Bag End has been manufacturing speaker systems for some time, and has now added a processor controlled system with a geologically influenced name, the Quartz and the Crystal.
Product PointsApplications: Live sound, sound reinforcement, installation
Key features: Time Aligned/phase corrected; two-way column speaker with dual 12-inch woofers; 18-inch woofers for sub
Price: Quartz-R – $3,980 Crystal-R – $3,320; INFRA-MX2 controller – $1,390
Contact: Bag End at 847-382-4550, Web Site.
The Quartz-R ($3,980), is a sub-bass cabinet, featuring four 18-inch cone speakers, arranged in a physical time/phase-aligned fashion, that at first glance, would appear to be an odd combination. The cones are placed in a manifold type placement, except each cone is contained within its own sealed enclosure internally. The Quartz operates with a companion processor called the INFRA processor ($1,390). The INFRA processor acts not only as a conventional crossover, but narrows the actual frequency operating range of the sub through means other than conventional time/phase degrading low-pass filters. Through use of their own patented electronic processing, the four 18 inch woofers are set to exacting simultaneous movement.
In order to power this particular speaker cabinet, it is fitted with two sets of connectors, such that each top to bottom pair of 18s are powered by one side of a power amplifier, thus one stereo power amp is required for each Quartz-R speaker cabinet. Bag End recommends 800 watts at four ohms per side as a power amp complement, with a crossover frequency of 80 Hz. Each half of the Quartz has two banana style connectors, along with a Neutrik NL4 connector. The banana plugs are handy to test components while still inside the actual enclosure. Wheels are attached to the cabinet on the rear surface of the cabinet so that the Quartz actually transports on its back, and stout feet on the bottom to keep it from walking or moving.
The Crystal-R ($3,320), is the companion piece for the Quartz, and can be stacked directly on top of the Quartz, or through use of recessed cups, can be pole-mounted to the Quartz.

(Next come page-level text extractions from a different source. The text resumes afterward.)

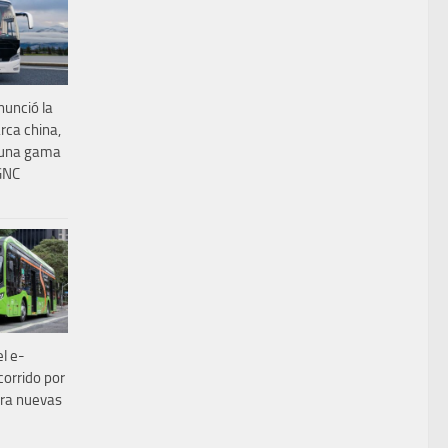
nunció la
rca china,
 una gama
 GNC
el e-
corrido por
para nuevas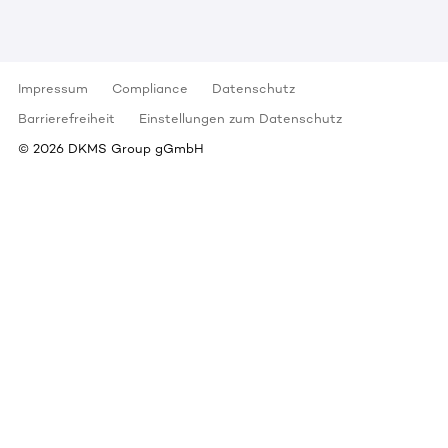
Impressum
Compliance
Datenschutz
Barrierefreiheit
Einstellungen zum Datenschutz
©
2026
DKMS Group gGmbH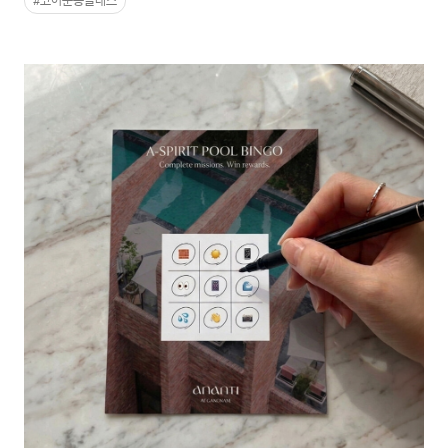
#코어운동클래스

The Crystal speaker box contains two 12-inch cone woofers as well as a 3-inch titanium diaphragm compression driver coupled to an elliptical waveguide horn with a 1.5-inch exit opening. The Crystal has a connector array of banana, dual quarter inch and dual Neutrik NL4s.
Both the Quartz and the Crystal cabinets are constructed of 13-ply birch plywood, with a thickness of 3/4 inches. Both cabinets are covered in a durable but attractive black urethane, with safety yellow nylon feet. Rigging hardware is standard on the top cabinets for both a vertical or horizontal dispersion, and rigging hardware is optional on the sub. Both boxes also have an expanded metal powder-coated grille with the Bag End logo emblazoned on the front. The Quartz sub weighs in at 237 pounds and is 40 inches tall, 30 inches wide and 32 inches deep. The Crystal has a weight of 110 pounds (no wheels on this one) with a height of 40 inches, width of 15 inches and a depth of 17 inches.

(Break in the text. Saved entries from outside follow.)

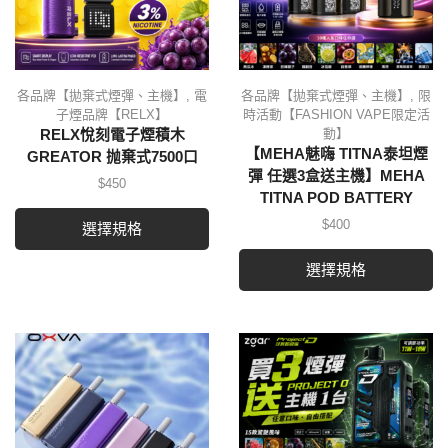
各品牌【拋棄式煙彈、主機】
,
電
各品牌【拋棄式煙彈、主機】
,
限
子煙品牌【RELX】
時活動【FASHION VAPE限定活
動】
RELX悅刻電子煙積木
【MEHA魅嗨 TITNA泰坦煙
GREATOR 抛棄式7500口
彈 任選3盒送主機】MEHA
$
450
TITNA POD BATTERY
$
400
選擇規格
選擇規格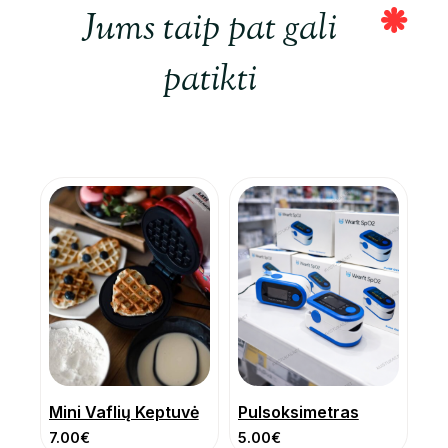
Jums taip pat gali
patikti
Mini Vaflių Keptuvė
Pulsoksimetras
7.00
€
5.00
€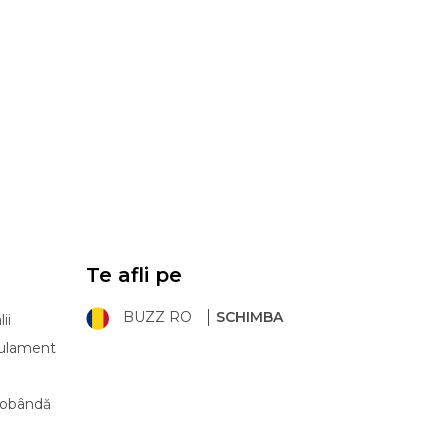
Te afli pe
BUZZ RO
SCHIMBA
ii
ulament
 dobândă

The initial test of the Quartz and Crystal system, was in our shop, with CD being the input source. The Bag End speakers had a friendly sound, with no noticeably glaring frequency statements. We powered the system with Yorkville AP6040 power amps, which put out 2,000 watts RMS per side at four ohms, both sides driven. We overpowered the subs excessively, and they sounded quite good.
ButÉCD is easy, most everything sounds good with a CD being played through it, so we decided to torture the Quartz sub separately from the Crystal full range speakers, by taking the sub to a local venue called the Marquee Theater, an environment known for grunge, hardcore and other rather loud acts. The Quartz was used extensively as a drum-fill sub-bass speaker on at least 12 occasions. We used the sub with both the INFRA sub processor, as well as other processors, and each time the results were quite astounding. The Quartz performed flawlessly, with numerous compliments from the drummers about the tightness and smoothness of the speaker.

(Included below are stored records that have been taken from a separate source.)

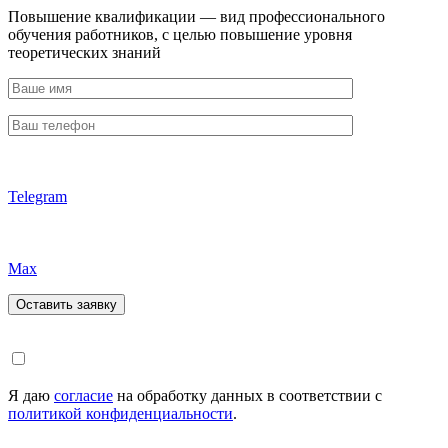
Повышение квалификации — вид профессионального
обучения работников, с целью повышение уровня
теоретических знаний
Telegram
Max
Я даю
согласие
на обработку данных в соответствии с
политикой конфиденциальности
.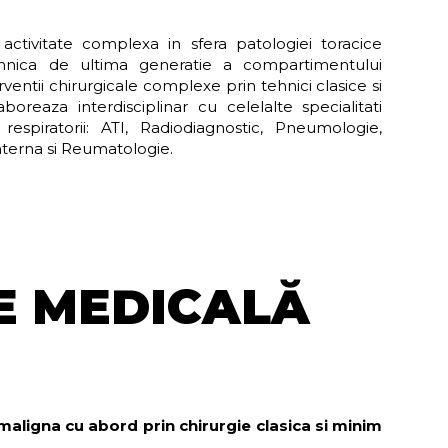
activitate complexa in sfera patologiei toracice
ehnica de ultima generatie a compartimentului
ntii chirurgicale complexe prin tehnici clasice si
oreaza interdisciplinar cu celelalte specialitati
respiratorii: ATI, Radiodiagnostic, Pneumologie,
terna si Reumatologie.
E MEDICALĂ
aligna cu abord prin chirurgie clasica si minim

We opted to test the Crystal in its own environment as well, hearing what it could do on its own. We employed the Crystal as front fills for the Al Jardines Beach Band at an outdoor car show. The Crystals rocked quite nicely, and here again, had no glaring frequency emanations, but instead required a minimal EQ application. The Crystal speakers were placed such that their assignment was to cover an outdoor dance floor that measured 40 feet wide by 60 feet long. The speakers performed admirably and had an even upper frequency coverage for the entire dance floor.
On several shows, we combined the efforts of both speakers (what the heck, they are being marketed as a system), placing them relatively together, and they functioned quite seamlessly, with no noticeable negative phasing characteristics. One of my favorite applications to test the fidelity of a system, is to employ it as a reinforcement system for a symphony orchestra at an outdoor show. My company has provided full concert production for the Phoenix Symphony for 20 years, and on several outdoor shows, we used the Bag End speakers as both nearfield front fills, and medium throw, time-delayed rear house fills. On each occasion, the Quartz/Crystal demonstrated excellent clarity and full bandwidth necessary to reinforce a symphony orchestra.
I was not familiar with Bag End product prior to this review, but I was impressed with quality of construction of the actual cabinets, as well as the sound quality of the speaker systems. Both the sub and the full-range upper boxes showed good dexterity in the dynamics and efficiency departments, as well even distribution of frequency throughout the intended listening area. If you are in the market for a speaker system out of the mainstream, this is a good choice.
Soundcraft Series Five/48 channel console; Klark-Teknik Helix digital processor; dbx 2231 EQ; Sony portable CD player; Yorkville AP6040 and 4040 power amps; Shure Beta 52 and SM91 kick drum mics.